I had a rough weekend.

Before anything rough happened, I didn't think I knew anything about other people. What makes 'em tick. Why they think merging onto the freeway should always take place at the lowest speed a car can travel before it starts moving backward.

Stuff like that.

After everything rough happened, the belief that I didn't know anything about other people turned into a fact, and my trust in the reliability of other people was taken down a few notches. I'm avoiding the hell out of other humans right now. It's peaceful, but inconvenient. I went to get a latte at Starbucks, and I felt like I was at a stalemate with the barista. I wanted something from her, and she wanted me to talk so she could take my order.

Impasse.

When I got home, I decided to watch Breakfast at Tiffany's. Audrey Hepburn was one of the gracefulest things ever made. In the opening shot, she's wearing a long, narrow dress, and she manages to walk evenly even while eating a pastry and drinking coffee. It might not seem like much, but I'm sure there are some ladies out there who'd be happy to tell the opposite sex just how difficult it can be to get dressed up and spend the night out.

But I wasn't watching because I dig Audrey's ability to remain upright in a difficult outfit. I was watching because I love her character. Holly Golightly might be the most emotionally unreliable character ever to walk out of an author's twisted headspace. Everything about her is a warning not to get attached. Her apartment is decorated with crates for furniture, part of a bathtub for a sofa, empty bookshelves, and a cat with no name. It wouldn't be hard to dump all of that should the fancy to perform the moving equivalent of eloping strike Ms. Golightly.

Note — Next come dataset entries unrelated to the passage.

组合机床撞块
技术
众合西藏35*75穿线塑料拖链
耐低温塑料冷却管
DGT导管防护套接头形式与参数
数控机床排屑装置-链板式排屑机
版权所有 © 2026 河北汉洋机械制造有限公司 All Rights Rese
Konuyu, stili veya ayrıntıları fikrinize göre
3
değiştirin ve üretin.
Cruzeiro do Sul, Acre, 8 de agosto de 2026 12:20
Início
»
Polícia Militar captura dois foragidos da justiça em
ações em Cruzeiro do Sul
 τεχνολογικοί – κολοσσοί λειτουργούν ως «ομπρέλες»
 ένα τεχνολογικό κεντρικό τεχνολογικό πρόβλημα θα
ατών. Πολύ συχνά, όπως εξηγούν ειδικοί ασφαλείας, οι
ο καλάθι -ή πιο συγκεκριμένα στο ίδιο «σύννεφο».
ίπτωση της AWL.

As her agent says at a party, "She's a phony, but she's a real phony."

I think "a real phony" is a much more comforting sort of person than someone who gains your trust and then, when life seems nice and quiet and good and nice, totally betrays that trust.

With "a real phony," there's never any question that the person is going to let you down.

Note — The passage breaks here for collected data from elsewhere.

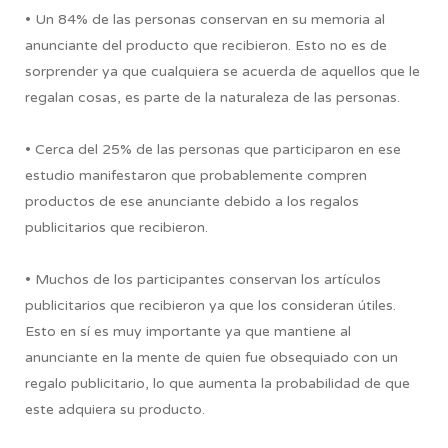
• Un 84% de las personas conservan en su memoria al
anunciante del producto que recibieron. Esto no es de
sorprender ya que cualquiera se acuerda de aquellos que le
regalan cosas, es parte de la naturaleza de las personas.
• Cerca del 25% de las personas que participaron en ese
estudio manifestaron que probablemente compren
productos de ese anunciante debido a los regalos
publicitarios que recibieron.
• Muchos de los participantes conservan los artículos
publicitarios que recibieron ya que los consideran útiles.
Esto en sí es muy importante ya que mantiene al
anunciante en la mente de quien fue obsequiado con un
regalo publicitario, lo que aumenta la probabilidad de que
este adquiera su producto.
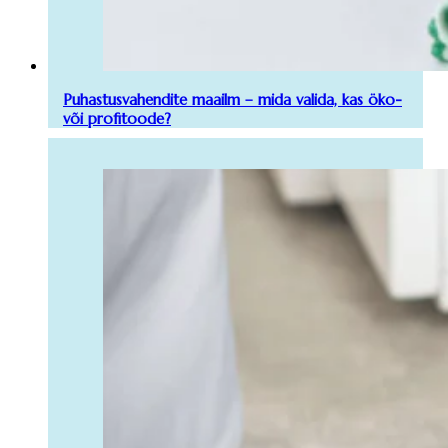
Puhastusvahendite maailm – mida valida, kas öko-
või profitoode?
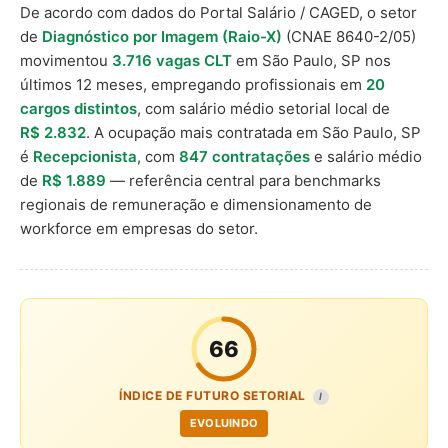
De acordo com dados do Portal Salário / CAGED, o setor
de
Diagnóstico por Imagem (Raio-X)
(CNAE 8640-2/05)
movimentou
3.716 vagas CLT
em São Paulo, SP nos
últimos 12 meses, empregando profissionais em
20
cargos distintos
, com salário médio setorial local de
R$ 2.832
. A ocupação mais contratada em São Paulo, SP
é
Recepcionista
, com
847 contratações
e salário médio
de
R$ 1.889
— referência central para benchmarks
regionais de remuneração e dimensionamento de
workforce em empresas do setor.
66
ÍNDICE DE FUTURO SETORIAL
I
EVOLUINDO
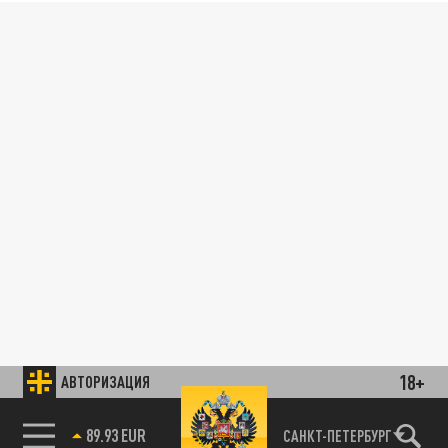
18+
АВТОРИЗАЦИЯ
89.93 EUR
САНКТ-ПЕТЕРБУРГ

Well. I think we all know where I stand on this.

Very shortly into the movie, a guy named Paul Varjak arrives at Holly Golightly's apartment building. He's moving in. But, he needs to make a phone call, and because this movie takes place during a period of human history before people had decided that they needed to walk around with those stupid Bluetooth headsets attached to their ears twenty-four hours a day as though they're expecting a call from the King of the Universe Himself, Paul didn't have a convenient way to make the call.

I don't know how many of you remember this, but phones used to be attached to walls by cables, and you could only use your phone at home. Also, your phone didn't play Eminem when it rang.

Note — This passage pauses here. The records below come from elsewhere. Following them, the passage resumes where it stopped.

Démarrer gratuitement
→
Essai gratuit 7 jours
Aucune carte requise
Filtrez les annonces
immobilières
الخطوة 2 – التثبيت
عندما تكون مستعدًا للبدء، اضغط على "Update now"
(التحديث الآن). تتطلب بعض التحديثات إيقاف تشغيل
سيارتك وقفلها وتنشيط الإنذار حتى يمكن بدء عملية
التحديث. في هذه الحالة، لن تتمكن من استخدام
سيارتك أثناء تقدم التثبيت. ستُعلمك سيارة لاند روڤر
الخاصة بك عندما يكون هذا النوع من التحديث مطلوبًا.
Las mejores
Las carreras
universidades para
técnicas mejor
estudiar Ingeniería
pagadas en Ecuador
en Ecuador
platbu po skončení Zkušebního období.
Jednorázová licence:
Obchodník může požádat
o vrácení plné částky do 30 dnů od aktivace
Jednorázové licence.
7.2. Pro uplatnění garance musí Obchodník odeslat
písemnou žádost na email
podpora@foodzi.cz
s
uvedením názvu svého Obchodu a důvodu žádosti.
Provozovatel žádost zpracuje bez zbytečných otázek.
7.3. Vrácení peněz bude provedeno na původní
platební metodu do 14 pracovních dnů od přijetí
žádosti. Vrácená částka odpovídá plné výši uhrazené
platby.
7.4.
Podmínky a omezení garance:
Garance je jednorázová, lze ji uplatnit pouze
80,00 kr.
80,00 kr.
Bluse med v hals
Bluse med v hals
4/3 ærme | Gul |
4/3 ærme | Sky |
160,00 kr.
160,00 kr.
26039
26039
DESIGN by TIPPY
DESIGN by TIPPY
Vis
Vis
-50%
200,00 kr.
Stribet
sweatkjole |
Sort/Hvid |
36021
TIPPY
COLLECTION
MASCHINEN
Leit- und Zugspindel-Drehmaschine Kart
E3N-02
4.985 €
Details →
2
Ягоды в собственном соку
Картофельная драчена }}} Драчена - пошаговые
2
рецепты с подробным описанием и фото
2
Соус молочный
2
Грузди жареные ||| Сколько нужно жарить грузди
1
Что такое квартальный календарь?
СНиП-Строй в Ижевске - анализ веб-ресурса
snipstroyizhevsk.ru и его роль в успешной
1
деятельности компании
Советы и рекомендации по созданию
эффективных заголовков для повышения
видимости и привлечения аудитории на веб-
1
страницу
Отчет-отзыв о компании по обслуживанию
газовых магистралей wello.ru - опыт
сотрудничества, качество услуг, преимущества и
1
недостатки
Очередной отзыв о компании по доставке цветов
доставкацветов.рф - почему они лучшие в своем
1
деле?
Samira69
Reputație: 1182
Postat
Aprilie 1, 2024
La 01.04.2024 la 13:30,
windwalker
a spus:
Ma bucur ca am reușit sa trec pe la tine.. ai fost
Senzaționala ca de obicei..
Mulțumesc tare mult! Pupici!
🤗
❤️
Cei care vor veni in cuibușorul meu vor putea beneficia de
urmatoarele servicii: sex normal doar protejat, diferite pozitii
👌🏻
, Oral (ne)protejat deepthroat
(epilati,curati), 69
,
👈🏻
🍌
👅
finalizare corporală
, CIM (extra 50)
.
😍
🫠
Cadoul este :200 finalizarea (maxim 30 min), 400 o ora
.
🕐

Paul went to Holly's apartment and asked if he could use her phone. Good taste.

Here's the way-over-the-top-amazing-thing: She lets him.

Not only were phones different,  but so were people, apparently. When was the last time a stranger knocked on your door, asking to use the phone? And, if it happened, what would you do?

I thought about this. In part because I wanted to get a feel for what it might have been like to have lived in that primitive and backward time, but mostly because I want to go canvas my neighborhood and ask every attractive girl I find if I can use the phone. I figure the larger sample would be my gateway to success. I could pick and choose, separating the hopefuls from the hopeless, and then have a huge contest during which I would, based on performance during many challenging events, select the finest three ladies from the group, and then end the contest by pitting the three against each other in a fight to the death that would involve tight shirts, dinky shorts, a lot of vodka, glow-in-the-dark shoulder pads, go-carts, and three sniper rifles. The survivor (if there is one) would be made my queen.

My dreams of being such a classy gent were shattered when I started thinking about how the canvassing would really go. Especially around here (Bellevue) where the women have huge fake boobs, fake orange tans, and my genuine contempt.

Then, what happens if it isn't a female who answers the door? I mean, what if it's the opposite of a female?

I've figured out all the possibilities of what might happen if I were to knock on a woman's door in the beginning of the 21st century to see if I could borrow the phone. Here are my findings:

  1. She would welcome me in and then sex me like a wild thing. This is the most likely result.
  2. She would let me in, wait until my back was to her, and then chop me up with a machete into tiny pieces she would then place in a large freezer out back with all the other chopped up people she's met and chopped up. This is the second most likely result.
  3. Before I even finish my phone request, she'd blow a hole through my head in self-defense (with a GUN). My corpse would then have to stand trial and explain what it thought it was doing on her doorstep, aggressing her with a question.
  4. The door would open, and I'd see that I came across a PARTY of WOMEN. And ALL of them would have MACE. And I'd be all, TENNIS BALLS OH DANG. (I've been engaged in a long email exchange, and part of it has involved an exploration of new ways of swearing, with most of the old ways having lost their punch. I feel that "TENNIS BALLS OH DANG" - as does my correspondent - has great potential.)
  5. She lets me in and actually lets me use her phone. Then I rack up eight-hundred dollars in pornphone. This shows that I'm nobody's patsy, and that the JOKE is on HER. LOL! Stupid!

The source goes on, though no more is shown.